5. Mais do que dogmática, é uma questão paradigmático-filosófica
Como assinalei, sem reforma do júri teremos apenas paliativos ou até o agravamento do problema. Democracia é incompatível com julgamentos sem fundamentação.

Do que disse acima, tenho que, muito mais que uma questão técnica ou dogmática, estamos diante de uma questão teorética também, porque diz respeito àquilo que entendemos como direito. É um assunto que transcende jurisdições ou sistemas jurídicos específicos: a própria ideia de direito é antitética à íntima convicção. Direito é accountability, é responsabilidade institucional. Não é mera questão de poder, não é mero instrumento.

Direito é (nem) mais do que uma prática social, (bem mais do que) uma regra de reconhecimento etc. Direito é uma prática intersubjetiva, interpretativa, argumentativa, que, com esse caráter, é justamente condição de possibilidade para uma democracia de verdade. E não há democracia de verdade sem direito, e não há direito sem procedimento, sem respeito aos princípios que orientam a prática e permitem que ela seja o melhor que pode ser. E não há nada disso sem… accountability.

A íntima convicção é antidemocrática porque anticonstitucional, porque antijurídica, porque dela nada se pode dizer e porque dela nada se pode exigir. Esse é o ponto. E permito-me insistir no repto:

Se se decide por íntima convicção, já não é mais direito. Afinal, o que é o direito senão o filtro institucional das íntimas convicções…?
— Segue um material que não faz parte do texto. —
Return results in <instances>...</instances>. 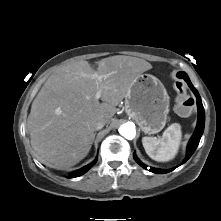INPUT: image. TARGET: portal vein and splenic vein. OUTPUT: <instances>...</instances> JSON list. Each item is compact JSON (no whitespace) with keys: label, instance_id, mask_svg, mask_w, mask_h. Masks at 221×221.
Masks as SVG:
<instances>
[{"label":"portal vein and splenic vein","instance_id":"1","mask_svg":"<svg viewBox=\"0 0 221 221\" xmlns=\"http://www.w3.org/2000/svg\"><path fill=\"white\" fill-rule=\"evenodd\" d=\"M98 81H102L103 76H97ZM101 97V91H98L95 95V99L98 100Z\"/></svg>","mask_w":221,"mask_h":221}]
</instances>
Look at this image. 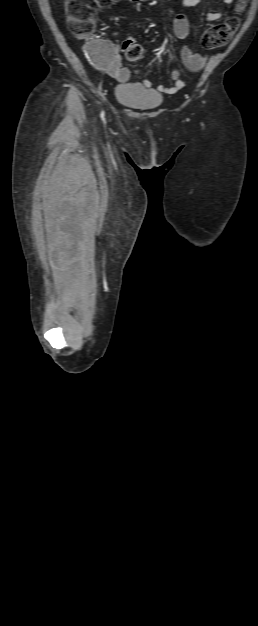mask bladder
<instances>
[{
	"mask_svg": "<svg viewBox=\"0 0 258 626\" xmlns=\"http://www.w3.org/2000/svg\"><path fill=\"white\" fill-rule=\"evenodd\" d=\"M115 98L126 107L142 111L155 109L162 103V96L158 92L138 83L117 85Z\"/></svg>",
	"mask_w": 258,
	"mask_h": 626,
	"instance_id": "obj_1",
	"label": "bladder"
}]
</instances>
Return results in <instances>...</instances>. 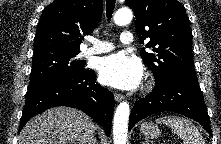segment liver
I'll use <instances>...</instances> for the list:
<instances>
[{
  "label": "liver",
  "mask_w": 221,
  "mask_h": 144,
  "mask_svg": "<svg viewBox=\"0 0 221 144\" xmlns=\"http://www.w3.org/2000/svg\"><path fill=\"white\" fill-rule=\"evenodd\" d=\"M95 129L85 113L70 107H54L26 123L18 144H93Z\"/></svg>",
  "instance_id": "liver-1"
}]
</instances>
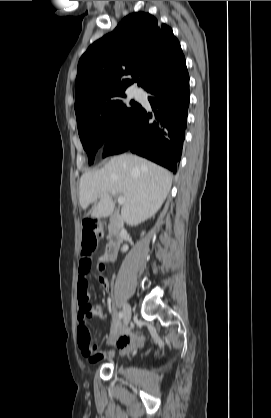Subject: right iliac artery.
I'll return each instance as SVG.
<instances>
[{"label": "right iliac artery", "mask_w": 271, "mask_h": 418, "mask_svg": "<svg viewBox=\"0 0 271 418\" xmlns=\"http://www.w3.org/2000/svg\"><path fill=\"white\" fill-rule=\"evenodd\" d=\"M119 320H121L122 318H123V312L121 311V312H119Z\"/></svg>", "instance_id": "right-iliac-artery-1"}]
</instances>
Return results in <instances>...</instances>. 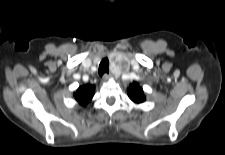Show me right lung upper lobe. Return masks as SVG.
Masks as SVG:
<instances>
[{"label": "right lung upper lobe", "mask_w": 225, "mask_h": 155, "mask_svg": "<svg viewBox=\"0 0 225 155\" xmlns=\"http://www.w3.org/2000/svg\"><path fill=\"white\" fill-rule=\"evenodd\" d=\"M93 95L94 86L86 84L77 89L74 97L80 105H87L91 101Z\"/></svg>", "instance_id": "cb5924a9"}]
</instances>
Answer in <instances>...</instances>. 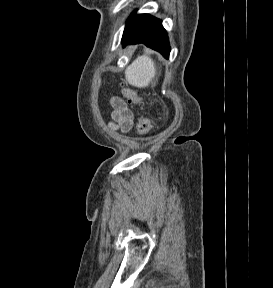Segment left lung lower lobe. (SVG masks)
<instances>
[{"label":"left lung lower lobe","instance_id":"0a47b994","mask_svg":"<svg viewBox=\"0 0 273 288\" xmlns=\"http://www.w3.org/2000/svg\"><path fill=\"white\" fill-rule=\"evenodd\" d=\"M138 43H144L147 47L160 52L165 58L169 57L168 36L161 20L148 14L136 15L134 12L127 21L122 44L125 46Z\"/></svg>","mask_w":273,"mask_h":288}]
</instances>
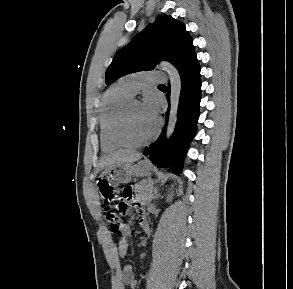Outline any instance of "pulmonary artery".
<instances>
[{"label":"pulmonary artery","mask_w":293,"mask_h":289,"mask_svg":"<svg viewBox=\"0 0 293 289\" xmlns=\"http://www.w3.org/2000/svg\"><path fill=\"white\" fill-rule=\"evenodd\" d=\"M165 81L164 74L158 71H142L131 73L120 80V83L135 95L142 87L150 83H161Z\"/></svg>","instance_id":"obj_1"}]
</instances>
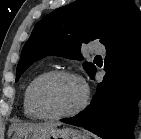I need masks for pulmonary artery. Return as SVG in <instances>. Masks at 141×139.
Wrapping results in <instances>:
<instances>
[{
	"label": "pulmonary artery",
	"mask_w": 141,
	"mask_h": 139,
	"mask_svg": "<svg viewBox=\"0 0 141 139\" xmlns=\"http://www.w3.org/2000/svg\"><path fill=\"white\" fill-rule=\"evenodd\" d=\"M90 50L94 53H104L105 52L104 46H102L100 44L91 45Z\"/></svg>",
	"instance_id": "pulmonary-artery-1"
}]
</instances>
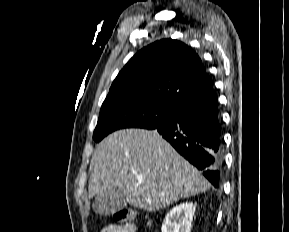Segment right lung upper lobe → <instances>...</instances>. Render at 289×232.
<instances>
[{
    "instance_id": "1",
    "label": "right lung upper lobe",
    "mask_w": 289,
    "mask_h": 232,
    "mask_svg": "<svg viewBox=\"0 0 289 232\" xmlns=\"http://www.w3.org/2000/svg\"><path fill=\"white\" fill-rule=\"evenodd\" d=\"M131 96L176 108L217 98L199 56L172 39L156 41L137 52L113 81L106 99Z\"/></svg>"
}]
</instances>
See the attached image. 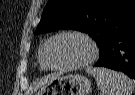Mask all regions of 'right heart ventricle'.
Wrapping results in <instances>:
<instances>
[{
	"mask_svg": "<svg viewBox=\"0 0 135 95\" xmlns=\"http://www.w3.org/2000/svg\"><path fill=\"white\" fill-rule=\"evenodd\" d=\"M49 40H50V38L46 39L44 41V43L42 44V46L39 49V55H38V62H39L40 68L44 71H47L49 69L45 63V57H44L45 50H46Z\"/></svg>",
	"mask_w": 135,
	"mask_h": 95,
	"instance_id": "right-heart-ventricle-1",
	"label": "right heart ventricle"
}]
</instances>
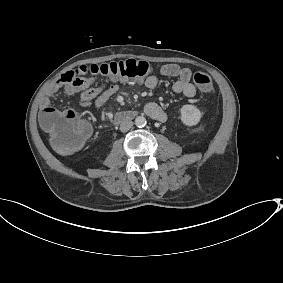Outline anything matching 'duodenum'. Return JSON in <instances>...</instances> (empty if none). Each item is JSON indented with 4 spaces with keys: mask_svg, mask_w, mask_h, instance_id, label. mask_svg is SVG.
Returning <instances> with one entry per match:
<instances>
[{
    "mask_svg": "<svg viewBox=\"0 0 283 283\" xmlns=\"http://www.w3.org/2000/svg\"><path fill=\"white\" fill-rule=\"evenodd\" d=\"M136 112H120L115 114L114 119H113V124L114 125H118V124H122L126 121H129L131 119H133L136 116Z\"/></svg>",
    "mask_w": 283,
    "mask_h": 283,
    "instance_id": "duodenum-1",
    "label": "duodenum"
}]
</instances>
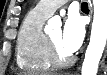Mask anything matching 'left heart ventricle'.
I'll list each match as a JSON object with an SVG mask.
<instances>
[{
    "label": "left heart ventricle",
    "instance_id": "b2bd125f",
    "mask_svg": "<svg viewBox=\"0 0 107 75\" xmlns=\"http://www.w3.org/2000/svg\"><path fill=\"white\" fill-rule=\"evenodd\" d=\"M61 31H55L53 33H51L49 35V37L51 38V40L57 45V47L59 48V50L63 53V54H69L67 53L64 48L62 47V44H61Z\"/></svg>",
    "mask_w": 107,
    "mask_h": 75
}]
</instances>
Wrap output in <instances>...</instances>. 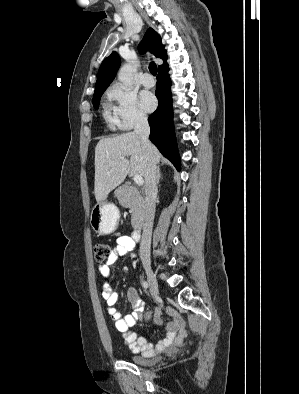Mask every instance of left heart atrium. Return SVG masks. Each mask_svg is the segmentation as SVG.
<instances>
[{
	"instance_id": "1",
	"label": "left heart atrium",
	"mask_w": 299,
	"mask_h": 394,
	"mask_svg": "<svg viewBox=\"0 0 299 394\" xmlns=\"http://www.w3.org/2000/svg\"><path fill=\"white\" fill-rule=\"evenodd\" d=\"M140 104L144 111L152 112L156 108L157 101L152 93L143 91L140 94Z\"/></svg>"
}]
</instances>
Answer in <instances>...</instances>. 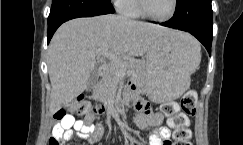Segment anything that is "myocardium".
Instances as JSON below:
<instances>
[{
    "mask_svg": "<svg viewBox=\"0 0 243 145\" xmlns=\"http://www.w3.org/2000/svg\"><path fill=\"white\" fill-rule=\"evenodd\" d=\"M136 5L138 8V11L140 12V14L142 16H144L150 20H153V21L165 22V21L172 19L174 17V15L176 14L177 9H178V0H173V5H172V9H171L170 13L164 17H156V16H153L152 14H150L145 7L144 0H136Z\"/></svg>",
    "mask_w": 243,
    "mask_h": 145,
    "instance_id": "1",
    "label": "myocardium"
}]
</instances>
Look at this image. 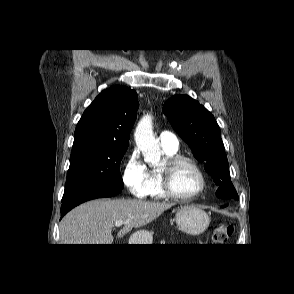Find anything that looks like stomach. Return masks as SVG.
<instances>
[{"instance_id": "0dacf381", "label": "stomach", "mask_w": 294, "mask_h": 294, "mask_svg": "<svg viewBox=\"0 0 294 294\" xmlns=\"http://www.w3.org/2000/svg\"><path fill=\"white\" fill-rule=\"evenodd\" d=\"M175 220L179 228L190 235L203 233L210 223V219L205 211L195 206L181 207L176 213ZM150 234V232L142 230L138 231L135 236L141 243Z\"/></svg>"}]
</instances>
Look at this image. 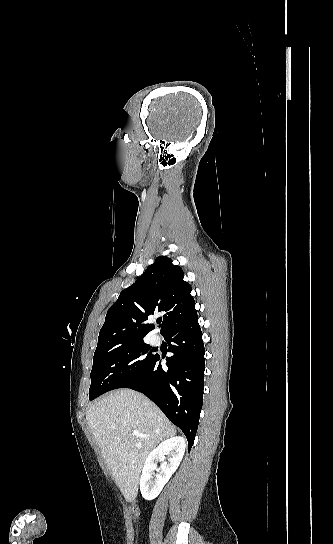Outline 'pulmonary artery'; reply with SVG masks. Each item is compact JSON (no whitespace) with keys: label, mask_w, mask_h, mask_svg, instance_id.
<instances>
[{"label":"pulmonary artery","mask_w":333,"mask_h":544,"mask_svg":"<svg viewBox=\"0 0 333 544\" xmlns=\"http://www.w3.org/2000/svg\"><path fill=\"white\" fill-rule=\"evenodd\" d=\"M151 341L154 345H157L160 343V336L158 334H153L151 337Z\"/></svg>","instance_id":"pulmonary-artery-1"}]
</instances>
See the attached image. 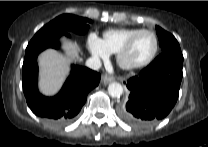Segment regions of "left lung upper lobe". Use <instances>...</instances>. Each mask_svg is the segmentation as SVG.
<instances>
[{"instance_id":"1","label":"left lung upper lobe","mask_w":208,"mask_h":147,"mask_svg":"<svg viewBox=\"0 0 208 147\" xmlns=\"http://www.w3.org/2000/svg\"><path fill=\"white\" fill-rule=\"evenodd\" d=\"M156 31L162 49V53H172L177 56L183 57L179 43L171 33L163 30L159 26H156Z\"/></svg>"}]
</instances>
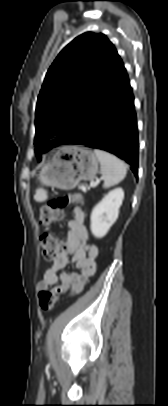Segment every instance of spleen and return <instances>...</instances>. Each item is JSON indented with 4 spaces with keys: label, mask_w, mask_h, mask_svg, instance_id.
Wrapping results in <instances>:
<instances>
[{
    "label": "spleen",
    "mask_w": 168,
    "mask_h": 406,
    "mask_svg": "<svg viewBox=\"0 0 168 406\" xmlns=\"http://www.w3.org/2000/svg\"><path fill=\"white\" fill-rule=\"evenodd\" d=\"M94 153L101 164L104 188L114 186L125 178L127 173L126 165L120 159L99 149H95ZM37 196L45 198L46 192L44 190H38Z\"/></svg>",
    "instance_id": "1"
}]
</instances>
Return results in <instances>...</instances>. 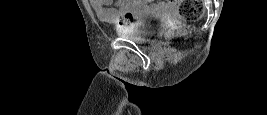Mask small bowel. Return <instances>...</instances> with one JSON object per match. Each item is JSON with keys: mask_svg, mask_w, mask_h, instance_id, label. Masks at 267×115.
Here are the masks:
<instances>
[{"mask_svg": "<svg viewBox=\"0 0 267 115\" xmlns=\"http://www.w3.org/2000/svg\"><path fill=\"white\" fill-rule=\"evenodd\" d=\"M90 4L96 14L102 18L116 19L118 12L109 6L115 4L121 9L131 8L136 18L144 14L168 15L178 10V5L172 2L151 0H90Z\"/></svg>", "mask_w": 267, "mask_h": 115, "instance_id": "c3829d8e", "label": "small bowel"}]
</instances>
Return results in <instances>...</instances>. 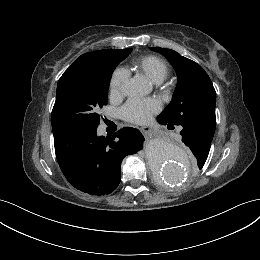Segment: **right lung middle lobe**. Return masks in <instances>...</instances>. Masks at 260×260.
Listing matches in <instances>:
<instances>
[{
  "instance_id": "right-lung-middle-lobe-1",
  "label": "right lung middle lobe",
  "mask_w": 260,
  "mask_h": 260,
  "mask_svg": "<svg viewBox=\"0 0 260 260\" xmlns=\"http://www.w3.org/2000/svg\"><path fill=\"white\" fill-rule=\"evenodd\" d=\"M131 49H113L74 62L57 84L52 110L53 135L98 127L100 109L107 104L109 83L116 66Z\"/></svg>"
}]
</instances>
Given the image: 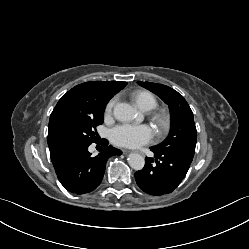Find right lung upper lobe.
<instances>
[{
  "instance_id": "1",
  "label": "right lung upper lobe",
  "mask_w": 249,
  "mask_h": 249,
  "mask_svg": "<svg viewBox=\"0 0 249 249\" xmlns=\"http://www.w3.org/2000/svg\"><path fill=\"white\" fill-rule=\"evenodd\" d=\"M126 84L119 81L85 82L61 97L49 120L48 146L52 163L69 150L63 136L64 126L71 121L94 117Z\"/></svg>"
}]
</instances>
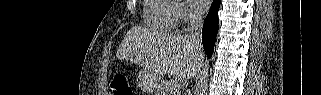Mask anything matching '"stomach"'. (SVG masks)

Ou, para arrematar: se a íntima convicção pode "corrigir" o direito (ou pode valer mais do que o direito), quem corrige a "íntima convicção"? Sem precisar voltar ao tema, pode-se dizer que "íntima convicção" é uma carta branca para que a moral substitua o direito.

Post scriptum: Feliz 2021!

Hoje, 31 de dezembro, último dia do ano da pandemia. Desejo a todos os leitores um ano de vacinas! Um ano sem negacionismo, essa praga contemporânea. E aproveito para anunciar o livro novo Ensino, Dogmática e Negacionismo Epistêmico, da Editora Tirant le Branch!


1 Cf. https://www.conjur.com.br/2014-ago-08/limite-penal-tribunal-juri-passar-reengenharia-processual

2 Incrível: li em um artigo assinado por dois advogados-professores que a íntima convicção está no artigo 5º./CF.

3 CIDH – Caso V.R.P, VPC v. Nicarágua.

4 Ver nesse sentido os pedidos na ADPF, protocolada dia 30 de dezembro, liderada pelo competente e aguerrido advogado e professor Paulo Iotti, em nome do PDT. A ação defende que a “soberania dos veredictos do Júri não lhe permite proferir decisões arbitrárias e violadoras de direitos fundamentais, mas apenas decisões coerentes com as provas dos autos e com o Direito em vigor”. Outra hipótese – ao meu ver não distante da tese de Iotti – é a tese esboçada pela ministra Carmen, em outro julgamento: "Inexistindo provas que corroborem a tese da defesa ou sendo concedida clemência a casos que, por ordem constitucional, são insuscetíveis de graça ou anistia, a decisão do TJ que anula a absolvição fundada em quesito genérico é compatível com a garantia da soberania dos vereditos do Tribunal do Júri."

5 É preciso entender que intima convicção está atrelada a um paradigma filosófico, o da filosofia da consciência; se aceitarmos essa versão solipsista plena do paradigma moderno, jogaremos por terra não somente as conquistas do paradigma da intersubjetividade, como, até mesmo, todos os esforços empiristas para combater o autoritarismo e as barbáries do sujeito moderno.